DATA SHOWN

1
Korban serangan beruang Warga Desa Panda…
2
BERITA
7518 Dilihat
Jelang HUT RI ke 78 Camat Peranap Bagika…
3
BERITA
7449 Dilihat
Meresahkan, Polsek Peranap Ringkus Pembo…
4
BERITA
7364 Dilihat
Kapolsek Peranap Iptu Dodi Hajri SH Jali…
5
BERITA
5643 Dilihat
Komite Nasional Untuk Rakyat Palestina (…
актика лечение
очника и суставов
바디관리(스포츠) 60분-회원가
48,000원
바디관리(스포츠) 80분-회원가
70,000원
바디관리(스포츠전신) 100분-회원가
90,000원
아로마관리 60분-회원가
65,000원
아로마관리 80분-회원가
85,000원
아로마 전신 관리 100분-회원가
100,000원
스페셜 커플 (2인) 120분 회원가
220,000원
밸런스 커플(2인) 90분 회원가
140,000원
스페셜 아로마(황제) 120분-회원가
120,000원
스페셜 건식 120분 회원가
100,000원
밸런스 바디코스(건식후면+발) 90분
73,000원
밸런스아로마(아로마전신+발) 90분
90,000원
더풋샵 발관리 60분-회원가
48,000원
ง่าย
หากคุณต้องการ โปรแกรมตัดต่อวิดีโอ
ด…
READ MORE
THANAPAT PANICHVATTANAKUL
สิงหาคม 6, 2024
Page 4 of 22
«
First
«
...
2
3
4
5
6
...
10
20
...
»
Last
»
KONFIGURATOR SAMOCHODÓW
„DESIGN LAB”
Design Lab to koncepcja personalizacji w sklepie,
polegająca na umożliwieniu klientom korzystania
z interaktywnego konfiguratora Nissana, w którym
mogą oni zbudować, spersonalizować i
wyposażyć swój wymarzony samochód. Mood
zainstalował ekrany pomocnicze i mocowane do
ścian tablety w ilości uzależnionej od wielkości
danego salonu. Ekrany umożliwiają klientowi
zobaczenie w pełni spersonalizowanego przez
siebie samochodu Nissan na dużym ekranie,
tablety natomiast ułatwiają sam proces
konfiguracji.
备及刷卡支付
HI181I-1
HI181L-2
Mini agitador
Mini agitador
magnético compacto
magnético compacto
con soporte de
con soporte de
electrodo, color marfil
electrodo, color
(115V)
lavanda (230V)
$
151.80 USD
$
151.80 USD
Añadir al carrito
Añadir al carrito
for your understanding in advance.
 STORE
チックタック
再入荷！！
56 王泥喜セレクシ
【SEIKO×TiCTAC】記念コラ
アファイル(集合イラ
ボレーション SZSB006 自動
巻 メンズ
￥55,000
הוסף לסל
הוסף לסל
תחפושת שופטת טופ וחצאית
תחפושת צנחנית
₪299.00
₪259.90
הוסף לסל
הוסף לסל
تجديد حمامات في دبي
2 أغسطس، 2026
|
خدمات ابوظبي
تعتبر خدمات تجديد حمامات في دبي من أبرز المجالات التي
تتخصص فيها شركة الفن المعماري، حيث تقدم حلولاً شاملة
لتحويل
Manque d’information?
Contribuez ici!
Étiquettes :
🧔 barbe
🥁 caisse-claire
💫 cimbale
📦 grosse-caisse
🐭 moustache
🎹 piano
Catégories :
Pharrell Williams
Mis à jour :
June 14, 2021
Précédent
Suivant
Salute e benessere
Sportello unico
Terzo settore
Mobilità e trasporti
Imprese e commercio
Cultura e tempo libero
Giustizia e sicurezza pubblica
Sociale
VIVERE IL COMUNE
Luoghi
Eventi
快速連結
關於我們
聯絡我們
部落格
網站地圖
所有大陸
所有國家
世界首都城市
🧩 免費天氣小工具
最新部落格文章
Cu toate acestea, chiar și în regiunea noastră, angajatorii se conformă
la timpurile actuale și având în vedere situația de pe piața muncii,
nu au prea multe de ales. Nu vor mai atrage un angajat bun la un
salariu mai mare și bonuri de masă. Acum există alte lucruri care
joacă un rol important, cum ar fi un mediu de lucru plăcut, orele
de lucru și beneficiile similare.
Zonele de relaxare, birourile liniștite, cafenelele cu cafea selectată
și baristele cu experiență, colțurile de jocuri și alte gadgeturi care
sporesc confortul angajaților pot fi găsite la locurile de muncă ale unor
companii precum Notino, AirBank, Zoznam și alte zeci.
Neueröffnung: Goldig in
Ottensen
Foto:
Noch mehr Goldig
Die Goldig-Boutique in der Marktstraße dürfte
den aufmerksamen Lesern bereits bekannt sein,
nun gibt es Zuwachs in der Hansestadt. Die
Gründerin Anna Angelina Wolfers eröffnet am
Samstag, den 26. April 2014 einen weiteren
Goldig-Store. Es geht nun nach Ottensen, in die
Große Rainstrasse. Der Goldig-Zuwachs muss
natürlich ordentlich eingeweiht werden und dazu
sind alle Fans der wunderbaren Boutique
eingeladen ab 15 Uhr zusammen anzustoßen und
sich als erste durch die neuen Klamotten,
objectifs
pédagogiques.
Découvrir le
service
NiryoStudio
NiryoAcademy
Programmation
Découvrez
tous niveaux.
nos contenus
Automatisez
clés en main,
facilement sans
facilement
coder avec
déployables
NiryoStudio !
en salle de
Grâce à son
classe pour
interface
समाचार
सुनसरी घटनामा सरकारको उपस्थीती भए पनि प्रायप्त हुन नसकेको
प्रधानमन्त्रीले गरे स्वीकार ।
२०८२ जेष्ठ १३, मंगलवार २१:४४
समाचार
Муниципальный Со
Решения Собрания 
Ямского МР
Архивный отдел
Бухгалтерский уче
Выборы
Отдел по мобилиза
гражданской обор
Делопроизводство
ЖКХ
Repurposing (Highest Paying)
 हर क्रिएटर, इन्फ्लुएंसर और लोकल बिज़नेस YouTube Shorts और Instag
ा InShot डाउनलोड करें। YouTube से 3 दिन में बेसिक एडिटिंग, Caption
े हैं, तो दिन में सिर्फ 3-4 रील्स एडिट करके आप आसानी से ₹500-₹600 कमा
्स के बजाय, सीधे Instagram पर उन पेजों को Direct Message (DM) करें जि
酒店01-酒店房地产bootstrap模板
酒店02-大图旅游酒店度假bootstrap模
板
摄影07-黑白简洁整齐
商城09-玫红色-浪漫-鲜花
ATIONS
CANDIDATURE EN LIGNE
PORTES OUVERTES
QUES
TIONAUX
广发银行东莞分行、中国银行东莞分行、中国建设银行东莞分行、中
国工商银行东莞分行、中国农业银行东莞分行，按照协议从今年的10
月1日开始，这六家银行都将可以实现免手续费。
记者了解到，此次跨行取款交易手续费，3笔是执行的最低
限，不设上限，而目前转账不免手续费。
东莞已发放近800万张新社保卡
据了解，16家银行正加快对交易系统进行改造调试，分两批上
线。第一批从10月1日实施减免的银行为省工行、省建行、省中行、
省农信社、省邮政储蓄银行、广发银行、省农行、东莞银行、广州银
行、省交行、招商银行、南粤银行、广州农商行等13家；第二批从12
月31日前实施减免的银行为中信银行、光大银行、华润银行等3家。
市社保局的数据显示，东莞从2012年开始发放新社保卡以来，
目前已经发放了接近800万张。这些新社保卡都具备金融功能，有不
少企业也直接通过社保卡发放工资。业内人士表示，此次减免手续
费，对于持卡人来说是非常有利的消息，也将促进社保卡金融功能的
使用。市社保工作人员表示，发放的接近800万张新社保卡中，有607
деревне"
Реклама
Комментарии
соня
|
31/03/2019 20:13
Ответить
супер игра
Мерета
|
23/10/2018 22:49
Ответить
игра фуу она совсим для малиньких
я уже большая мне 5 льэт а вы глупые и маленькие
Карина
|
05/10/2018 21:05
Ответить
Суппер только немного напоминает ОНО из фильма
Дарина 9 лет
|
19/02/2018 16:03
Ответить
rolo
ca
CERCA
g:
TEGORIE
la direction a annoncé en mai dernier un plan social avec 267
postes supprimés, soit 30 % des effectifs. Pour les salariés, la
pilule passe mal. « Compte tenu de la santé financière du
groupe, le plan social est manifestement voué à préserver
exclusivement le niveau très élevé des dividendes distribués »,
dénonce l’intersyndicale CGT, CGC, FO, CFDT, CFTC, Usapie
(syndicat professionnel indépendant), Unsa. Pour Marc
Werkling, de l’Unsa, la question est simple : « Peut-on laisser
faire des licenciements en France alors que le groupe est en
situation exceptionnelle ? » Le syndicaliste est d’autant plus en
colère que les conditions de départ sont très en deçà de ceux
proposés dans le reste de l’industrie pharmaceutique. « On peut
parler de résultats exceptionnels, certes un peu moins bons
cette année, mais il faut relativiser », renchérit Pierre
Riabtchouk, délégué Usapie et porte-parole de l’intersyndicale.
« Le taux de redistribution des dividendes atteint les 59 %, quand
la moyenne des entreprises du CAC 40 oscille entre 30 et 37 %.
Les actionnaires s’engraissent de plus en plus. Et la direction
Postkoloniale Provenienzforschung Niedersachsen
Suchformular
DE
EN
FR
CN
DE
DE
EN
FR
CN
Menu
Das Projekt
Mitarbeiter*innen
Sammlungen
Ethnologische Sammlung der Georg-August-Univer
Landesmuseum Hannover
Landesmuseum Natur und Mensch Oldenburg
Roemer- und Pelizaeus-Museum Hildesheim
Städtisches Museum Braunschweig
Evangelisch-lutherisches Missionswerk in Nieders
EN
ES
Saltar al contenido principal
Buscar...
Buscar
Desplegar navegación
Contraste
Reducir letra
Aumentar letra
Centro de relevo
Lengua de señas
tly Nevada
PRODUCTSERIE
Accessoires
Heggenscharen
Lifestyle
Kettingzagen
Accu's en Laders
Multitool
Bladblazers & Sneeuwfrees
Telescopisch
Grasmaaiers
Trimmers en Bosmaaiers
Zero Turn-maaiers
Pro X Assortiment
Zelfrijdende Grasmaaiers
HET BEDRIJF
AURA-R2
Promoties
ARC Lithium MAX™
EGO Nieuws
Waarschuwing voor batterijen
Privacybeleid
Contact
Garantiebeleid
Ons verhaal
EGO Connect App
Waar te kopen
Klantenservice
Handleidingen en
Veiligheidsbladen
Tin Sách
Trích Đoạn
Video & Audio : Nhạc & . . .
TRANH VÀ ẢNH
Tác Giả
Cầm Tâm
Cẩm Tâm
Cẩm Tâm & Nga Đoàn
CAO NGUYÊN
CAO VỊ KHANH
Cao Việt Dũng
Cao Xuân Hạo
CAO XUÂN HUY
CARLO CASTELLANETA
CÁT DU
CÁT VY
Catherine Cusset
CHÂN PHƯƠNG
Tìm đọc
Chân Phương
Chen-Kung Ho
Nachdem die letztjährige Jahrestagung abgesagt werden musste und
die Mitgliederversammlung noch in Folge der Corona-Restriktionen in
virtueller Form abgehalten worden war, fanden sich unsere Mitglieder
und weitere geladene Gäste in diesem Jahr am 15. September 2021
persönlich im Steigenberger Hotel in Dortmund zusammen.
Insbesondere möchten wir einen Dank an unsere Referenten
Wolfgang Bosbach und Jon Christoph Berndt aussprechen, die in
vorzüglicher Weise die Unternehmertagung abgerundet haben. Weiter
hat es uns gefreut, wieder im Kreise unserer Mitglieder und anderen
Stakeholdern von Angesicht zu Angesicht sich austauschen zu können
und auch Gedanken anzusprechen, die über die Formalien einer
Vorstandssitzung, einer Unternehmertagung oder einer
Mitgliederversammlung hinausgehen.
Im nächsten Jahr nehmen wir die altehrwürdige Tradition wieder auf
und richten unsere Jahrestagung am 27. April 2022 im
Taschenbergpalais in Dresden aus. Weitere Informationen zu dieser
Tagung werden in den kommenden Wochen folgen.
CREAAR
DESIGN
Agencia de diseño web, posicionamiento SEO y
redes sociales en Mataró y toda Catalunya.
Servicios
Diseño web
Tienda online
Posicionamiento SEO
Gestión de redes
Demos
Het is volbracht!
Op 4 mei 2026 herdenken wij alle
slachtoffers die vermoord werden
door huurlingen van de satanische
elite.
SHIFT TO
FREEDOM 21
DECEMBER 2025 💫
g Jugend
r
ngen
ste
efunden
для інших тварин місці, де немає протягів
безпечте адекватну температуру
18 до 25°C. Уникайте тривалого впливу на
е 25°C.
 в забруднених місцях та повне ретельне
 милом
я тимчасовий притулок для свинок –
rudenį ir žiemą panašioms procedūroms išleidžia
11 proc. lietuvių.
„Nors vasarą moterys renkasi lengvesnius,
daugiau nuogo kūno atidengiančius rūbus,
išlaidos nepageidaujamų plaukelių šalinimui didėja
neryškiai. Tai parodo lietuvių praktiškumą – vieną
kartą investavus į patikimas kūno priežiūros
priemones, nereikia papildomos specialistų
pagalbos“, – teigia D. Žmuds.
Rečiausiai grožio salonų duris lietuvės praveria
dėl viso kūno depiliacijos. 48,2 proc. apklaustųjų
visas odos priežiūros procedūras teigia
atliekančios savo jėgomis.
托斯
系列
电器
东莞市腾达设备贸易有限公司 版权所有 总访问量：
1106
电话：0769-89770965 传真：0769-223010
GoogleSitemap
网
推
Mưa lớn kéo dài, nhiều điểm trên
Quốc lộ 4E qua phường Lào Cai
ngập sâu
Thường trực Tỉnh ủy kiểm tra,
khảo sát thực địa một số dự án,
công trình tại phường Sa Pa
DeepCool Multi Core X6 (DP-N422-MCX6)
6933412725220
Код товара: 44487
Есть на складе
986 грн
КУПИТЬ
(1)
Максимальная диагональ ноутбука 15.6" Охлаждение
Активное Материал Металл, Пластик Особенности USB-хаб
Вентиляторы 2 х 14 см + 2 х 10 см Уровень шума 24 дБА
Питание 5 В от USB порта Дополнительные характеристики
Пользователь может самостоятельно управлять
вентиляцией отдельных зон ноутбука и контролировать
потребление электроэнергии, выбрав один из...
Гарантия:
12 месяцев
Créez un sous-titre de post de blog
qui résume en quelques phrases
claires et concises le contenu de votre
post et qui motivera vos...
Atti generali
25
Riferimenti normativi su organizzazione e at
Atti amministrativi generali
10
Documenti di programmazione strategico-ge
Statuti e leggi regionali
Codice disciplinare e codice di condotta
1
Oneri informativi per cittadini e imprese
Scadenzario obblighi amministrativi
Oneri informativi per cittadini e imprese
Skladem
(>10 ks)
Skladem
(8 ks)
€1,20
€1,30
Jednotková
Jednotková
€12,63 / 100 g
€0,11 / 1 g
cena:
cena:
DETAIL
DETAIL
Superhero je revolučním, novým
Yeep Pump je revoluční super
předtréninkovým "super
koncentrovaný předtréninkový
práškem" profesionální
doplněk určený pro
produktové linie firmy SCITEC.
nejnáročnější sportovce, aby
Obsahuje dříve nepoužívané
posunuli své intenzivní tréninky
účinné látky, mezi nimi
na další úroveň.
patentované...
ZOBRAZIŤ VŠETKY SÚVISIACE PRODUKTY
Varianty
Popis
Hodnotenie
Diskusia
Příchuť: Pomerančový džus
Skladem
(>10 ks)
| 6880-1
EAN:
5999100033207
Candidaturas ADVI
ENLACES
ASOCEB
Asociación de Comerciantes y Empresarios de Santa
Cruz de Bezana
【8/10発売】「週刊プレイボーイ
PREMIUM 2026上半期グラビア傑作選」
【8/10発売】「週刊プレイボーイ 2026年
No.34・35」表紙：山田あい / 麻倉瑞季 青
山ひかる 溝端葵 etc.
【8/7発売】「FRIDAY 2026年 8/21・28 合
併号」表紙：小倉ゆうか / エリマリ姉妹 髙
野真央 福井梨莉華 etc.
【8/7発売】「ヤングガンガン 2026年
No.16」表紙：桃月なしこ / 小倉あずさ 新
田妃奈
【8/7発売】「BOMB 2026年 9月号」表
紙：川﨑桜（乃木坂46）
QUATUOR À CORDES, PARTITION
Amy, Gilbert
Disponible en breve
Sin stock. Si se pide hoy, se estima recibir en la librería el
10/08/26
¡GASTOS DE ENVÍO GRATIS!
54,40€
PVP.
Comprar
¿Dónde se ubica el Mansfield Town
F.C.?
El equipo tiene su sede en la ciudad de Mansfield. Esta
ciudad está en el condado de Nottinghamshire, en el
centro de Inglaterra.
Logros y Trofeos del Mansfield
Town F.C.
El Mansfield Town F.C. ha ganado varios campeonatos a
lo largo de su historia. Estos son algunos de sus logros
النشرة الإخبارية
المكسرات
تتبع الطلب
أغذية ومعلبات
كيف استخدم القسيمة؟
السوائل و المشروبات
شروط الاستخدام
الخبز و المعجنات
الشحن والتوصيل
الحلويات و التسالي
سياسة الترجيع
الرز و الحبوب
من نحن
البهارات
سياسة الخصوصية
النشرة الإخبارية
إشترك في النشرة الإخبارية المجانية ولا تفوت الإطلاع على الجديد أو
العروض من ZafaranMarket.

WORK REQUIRED
Looking at the data above, say how many lines contain "Peranap", and give no other words.

RESPONSE AREA
3